Chinese cryptocurrency exchange Huobi plans to re-enter the U.S. market more than two years after ceasing operations to comply with regulations, one of the company’s co-founders told CNBC.
But the company may not launch an exchange and may instead focus on other areas such as asset management, after missteps last time around, according to Du Jun.
“In 2018 we tried to enter the US market but quickly pulled out because we didn’t have a strong market commitment at that time and we didn’t have a good management team in the States. States,” Du said according to a CNBC translation of his Mandarin comments.
“I expect asset management to be a bigger business than trading, which also echoes the traditional financial market,” he told CNBC, adding, “I don’t think that the exchange is a necessary element of entering the United States”.
Du did not confirm which Huobi company will launch first when it returns to the United States. A return to the US market could put Huobi in competition with companies like Coinbase. Huobi is one of the top 10 cryptocurrency exchanges by trading volume in the world, according to CoinGecko.
Huobi first launched a cryptocurrency exchange business in the United States in 2018. The following year, the company announced that it would freeze US user accounts and added that it would return to the market in a “more integrated and impactful fashion”.
Huobi Group owns an exchange business and an asset management business called Huobi Tech, which is listed in Hong Kong.
The US push is part of a larger international expansion plan after several years of tighter crypto regulations in China, the market where Huobi was founded. Last year, Beijing sought to completely eliminate cryptocurrency mining in China and crack down on loopholes that allowed Chinese citizens to trade.
At the end of 2021, Huobi retired existing mainland Chinese user accounts and chose Singapore as its headquarters in Asia.

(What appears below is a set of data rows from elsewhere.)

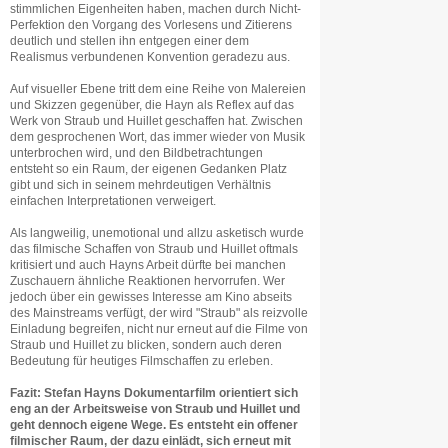
stimmlichen Eigenheiten haben, machen durch Nicht-
Perfektion den Vorgang des Vorlesens und Zitierens
deutlich und stellen ihn entgegen einer dem
Realismus verbundenen Konvention geradezu aus.
Auf visueller Ebene tritt dem eine Reihe von Malereien
und Skizzen gegenüber, die Hayn als Reflex auf das
Werk von Straub und Huillet geschaffen hat. Zwischen
dem gesprochenen Wort, das immer wieder von Musik
unterbrochen wird, und den Bildbetrachtungen
entsteht so ein Raum, der eigenen Gedanken Platz
gibt und sich in seinem mehrdeutigen Verhältnis
einfachen Interpretationen verweigert.
Als langweilig, unemotional und allzu asketisch wurde
das filmische Schaffen von Straub und Huillet oftmals
kritisiert und auch Hayns Arbeit dürfte bei manchen
Zuschauern ähnliche Reaktionen hervorrufen. Wer
jedoch über ein gewisses Interesse am Kino abseits
des Mainstreams verfügt, der wird "Straub" als reizvolle
Einladung begreifen, nicht nur erneut auf die Filme von
Straub und Huillet zu blicken, sondern auch deren
Bedeutung für heutiges Filmschaffen zu erleben.
Fazit: Stefan Hayns Dokumentarfilm orientiert sich
eng an der Arbeitsweise von Straub und Huillet und
geht dennoch eigene Wege. Es entsteht ein offener
filmischer Raum, der dazu einlädt, sich erneut mit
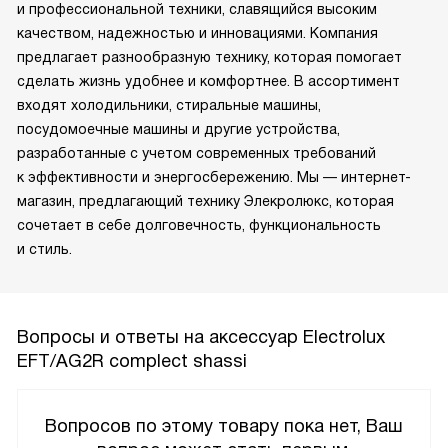
и профессиональной техники, славящийся высоким
качеством, надежностью и инновациями. Компания
предлагает разнообразную технику, которая помогает
сделать жизнь удобнее и комфортнее. В ассортимент
входят холодильники, стиральные машины,
посудомоечные машины и другие устройства,
разработанные с учетом современных требований
к эффективности и энергосбережению. Мы — интернет-
магазин, предлагающий технику Элекролюкс, которая
сочетает в себе долговечность, функциональность
и стиль.
Вопросы и ответы на аксессуар Electrolux
EFT/AG2R complect shassi
Вопросов по этому товару пока нет, Ваш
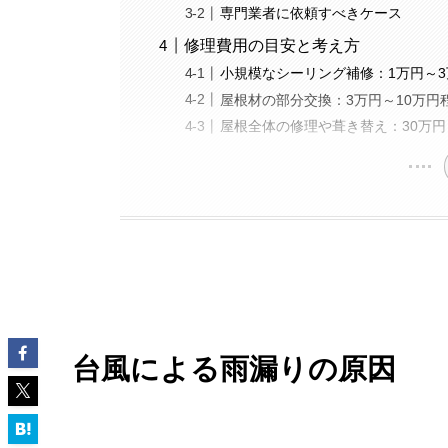
専門業者に依頼すべきケース
修理費用の目安と考え方
小規模なシーリング補修：1万円～
屋根材の部分交換：3万円～10万円
屋根全体の修理や葺き替え：30万円
台風による雨漏りの原因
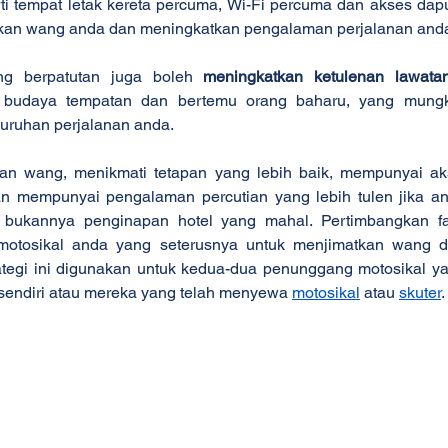
ti tempat letak kereta percuma, Wi-Fi percuma dan akses dapu
kan wang anda dan meningkatkan pengalaman perjalanan and
ng berpatutan juga boleh 
meningkatkan ketulenan lawata
 budaya tempatan dan bertemu orang baharu, yang mungki
uruhan perjalanan anda.
an wang, menikmati tetapan yang lebih baik, mempunyai aks
 mempunyai pengalaman percutian yang lebih tulen jika an
 bukannya penginapan hotel yang mahal. Pertimbangkan fae
motosikal anda yang seterusnya untuk menjimatkan wang d
tegi ini digunakan untuk kedua-dua penunggang motosikal 
endiri atau mereka yang telah menyewa 
motosikal
 atau 
skuter
.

Du said Huobi lost around 30% of its revenue due to the shutdown of users in China. But it gave the company new impetus for international expansion. It plans to set up a headquarters in Europe, in addition to its US push.
“Regarding the number of resources or personnel that we will deploy for the international market, we have no choice but to use all our strength to move forward in our global strategy,” said From. “In the past, we explored a new market and we could always walk out if it didn’t work out. Now Huobi has no choice but to go global.”

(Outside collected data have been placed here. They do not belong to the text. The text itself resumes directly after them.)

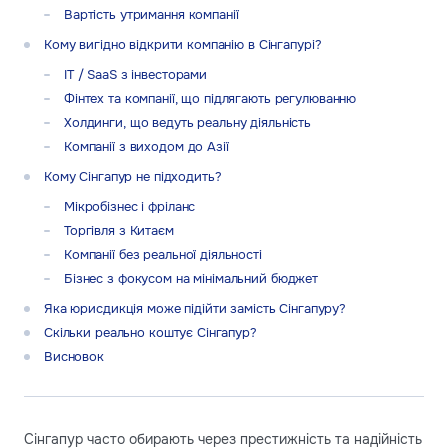
Вартість утримання компанії
Кому вигідно відкрити компанію в Сінгапурі?
IT / SaaS з інвесторами
Фінтех та компанії, що підлягають регулюванню
Холдинги, що ведуть реальну діяльність
Компанії з виходом до Азії
Кому Сінгапур не підходить?
Мікробізнес і фріланс
Торгівля з Китаєм
Компанії без реальної діяльності
Бізнес з фокусом на мінімальний бюджет
Яка юрисдикція може підійти замість Сінгапуру?
Скільки реально коштує Сінгапур?
Висновок
Сінгапур часто обирають через престижність та надійність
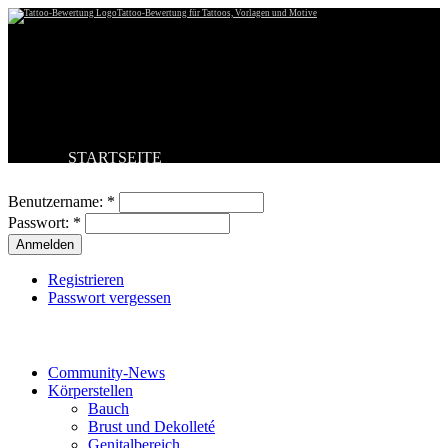
Tattoo-Bewertung für Tattoos, Vorlagen und Motive
STARTSEITE
Benutzeranmeldung
TATTOO HOCHLADEN
BESTE TATTOOS
Benutzername:
*
NEUESTE TATTOOS
Passwort:
*
KOMMENTARE
FORUM
HILFE
Registrieren
Passwort vergessen
Tattoo-Kategorien
Community-News
Körperstellen
Bauch
Brust und Dekolleté
Genitalbereich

Du praised China’s strict cryptocurrency regulations as they tackled gambling and money laundering cases. The Huobi co-founder said the regulations protect small investors. He said, however, that other countries should not follow China’s approach as investors may be more mature in other markets.
“In China, when people lose in their investment, sometimes extreme people jump from the regulator building and investors are less mature. The government took a similar approach to Covid restriction. It sensed danger and took measures. measures to protect people’s safety,” Du said.
“In other regions, we can say that investors are more mature. They have more experience and they take responsibility for their investment decisions and therefore the governments of these markets do not need to take strict measures.”
Global regulators are considering rules for cryptocurrency, from trading to how it should be taxed. This month, India has proposed a 30% tax on any income from the transfer of digital assets. Meanwhile, the United States is still considering how to regulate cryptocurrencies.